**INSTRUCTIONS FOR THE TASK**
Look through the lines below and extract any with the word "BERNEXPO".
[RECORDS FOR THIS TASK]
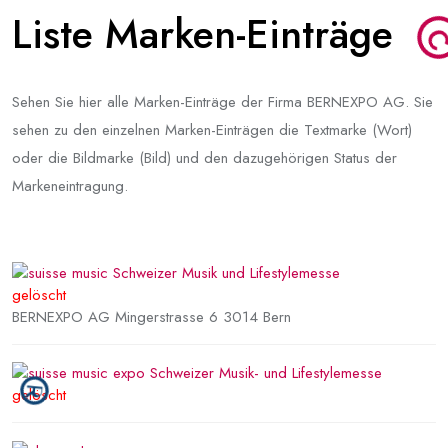
Liste Marken-Einträge
Sehen Sie hier alle Marken-Einträge der Firma BERNEXPO AG. Sie
sehen zu den einzelnen Marken-Einträgen die Textmarke (Wort)
oder die Bildmarke (Bild) und den dazugehörigen Status der
Markeneintragung.
gelöscht
BERNEXPO AG Mingerstrasse 6 3014 Bern
gelöscht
[/RECORDS FOR THIS TASK]
**SOLUTION TO THE EXERCISE**
Sehen Sie hier alle Marken-Einträge der Firma BERNEXPO AG. Sie
BERNEXPO AG Mingerstrasse 6 3014 Bern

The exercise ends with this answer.